Huebner Hanna, Häberle Lothar, Müller Volkmar, Schrader Iris, Lorenz Ralf, Forstbauer Helmut, Fink Visnja, Schochter Fabienne, Bekes Inga, Mahner Sven, Jückstock Julia, Nabieva Naiba, Schneeweiss Andreas, Tesch Hans, Brucker Sara Y, Blohmer Jens-Uwe, Fehm Tanja N, Heinrich Georg, Rezai Mahdi, Beckmann Matthias W, Fasching Peter A, Janni Wolfgang, Rack Brigitte
Department of Gynecology and Obstetrics, Comprehensive Cancer Center EMN, Erlangen University Hospital, Friedrich-Alexander-Universität Erlangen-Nürnberg (FAU), 91054 Erlangen, Germany.

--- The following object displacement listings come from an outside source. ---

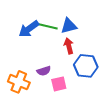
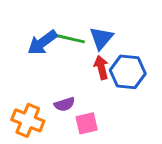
blue triangle: (69, 26) -> (101, 38), turned -36
blue hexagon: (86, 66) -> (128, 72), moved

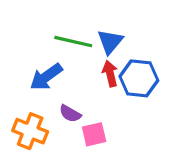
blue arrow: (42, 42) -> (46, 77), moved
purple semicircle: (65, 104) -> (70, 114), turned 48

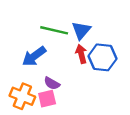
pink square: (94, 134) -> (47, 99), moved

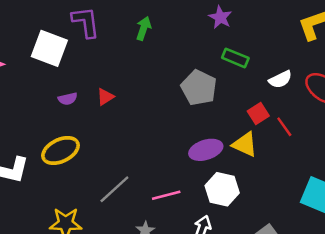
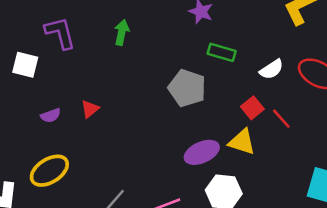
white square: (49, 48) -> (25, 65), size x0.7

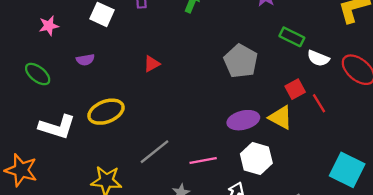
green rectangle: (222, 52) -> (292, 37), moved
white semicircle: (271, 69) -> (318, 58), turned 45
purple semicircle: (51, 116) -> (85, 60), moved

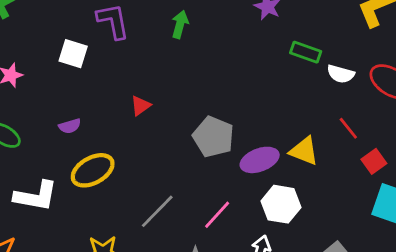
purple semicircle: (85, 60) -> (70, 126), moved
gray pentagon: (241, 61) -> (213, 137), moved
red square: (295, 89) -> (374, 161), moved
pink line: (203, 161) -> (217, 215), turned -30

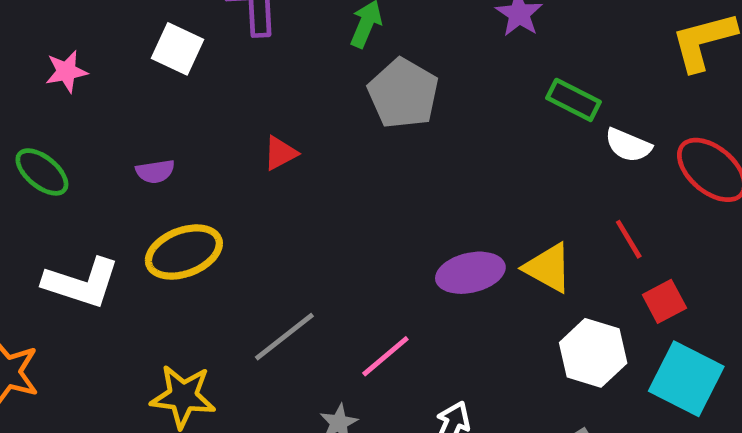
gray pentagon: (213, 137) -> (403, 93), moved
white hexagon: (281, 204) -> (593, 353), moved

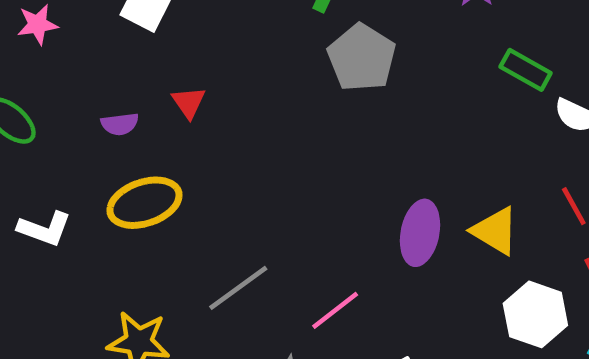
red triangle: (280, 153) -> (189, 102), moved, turned -39
purple ellipse: (470, 273) -> (420, 233), turned -68
white L-shape: (81, 283) -> (45, 229), size x0.7

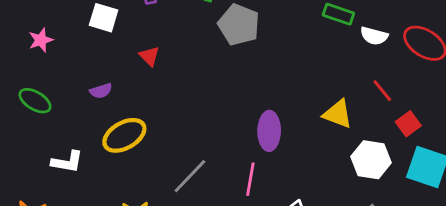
red triangle: (189, 102) -> (149, 56), moved
purple ellipse: (420, 233) -> (269, 131), moved
pink line: (335, 310) -> (250, 179), turned -32

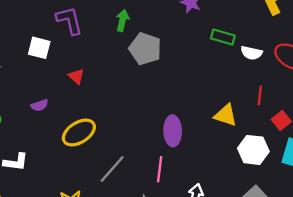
red line: (382, 91) -> (260, 95), turned 48
yellow ellipse: (124, 135) -> (79, 132), moved

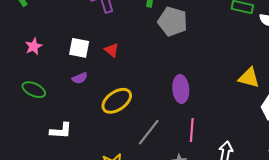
white square: (39, 48) -> (79, 48), moved
purple ellipse: (173, 131) -> (181, 89), moved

Biostatistics Unit, Department of Gynecology and Obstetrics, Erlangen University Hospital, Friedrich-Alexander-Universität Erlangen-Nürnberg (FAU), 91054 Erlangen, Germany.
Cancers (Basel). 2022 Mar 28;14(7):1721. doi: 10.3390/cancers14071721.
Soluble MUC1 has been discussed as a biomarker for predicting prognosis, treatment efficacy, and monitoring disease activity in breast cancer (BC) patients. Most studies in adjuvant settings have used preoperative assessment. This study, part of the SUCCESS-A trial (NCT02181101), assessed the prognostic value of soluble MUC1 before and after standard adjuvant chemotherapy. Patients with high-risk BC were treated within the SUCCESS-A trial with either three cycles of 5-fluorouracil, epirubicin, and cyclophosphamide followed by three cycles of docetaxel or three cycles of FEC followed by three cycles of docetaxel and gemcitabine. Cox regression analyses were performed to investigate the prognostic value of CA27.29 before and after chemotherapy relative to disease-free survival (DFS), along with established BC prognostic factors such as age, body mass index, tumor size, nodal status, estrogen receptor, progesterone receptor, HER2 status, and grading. Pre-chemotherapy and post-chemotherapy CA27.29 assessments were available for 2687 patients of 3754 randomized patients. Pre-chemotherapy CA27.29 assessment was associated with DFS in addition to established prognostic factors. It had no prognostic value in node-negative patients, but there was a clear association in node-positive patients. Post-chemotherapy CA27.29 assessment did not add any prognostic value, either on its own or in addition to pre-chemotherapy CA27.29 assessment.
可溶性MUC1已被作为预测乳腺癌(BC)患者预后、治疗疗效及监测疾病活动的生物标志物进行讨论。大多数辅助治疗研究采用术前评估。本研究作为SUCCESS-A试验(NCT02181101)的一部分,评估了标准辅助化疗前后可溶性MUC1的预后价值。高危BC患者在SUCCESS-A试验中接受治疗,方案为三个周期的5-氟尿嘧啶、表柔比星和环磷酰胺,随后三个周期的多西他赛,或三个周期的FEC方案,随后三个周期的多西他赛和吉西他滨。进行Cox回归分析以研究化疗前后CA27.29相对于无病生存期(DFS)的预后价值,以及已确定的BC预后因素,如年龄、体重指数、肿瘤大小、淋巴结状态、雌激素受体、孕激素受体、HER2状态和分级。3754例随机分组患者中有2687例患者可获得化疗前和化疗后CA27.29评估结果。除已确定的预后因素外,化疗前CA27.29评估与DFS相关。它在淋巴结阴性患者中无预后价值,但在淋巴结阳性患者中有明显关联。化疗后CA27.29评估无论是单独使用还是与化疗前CA27.29评估联合使用,均未增加任何预后价值。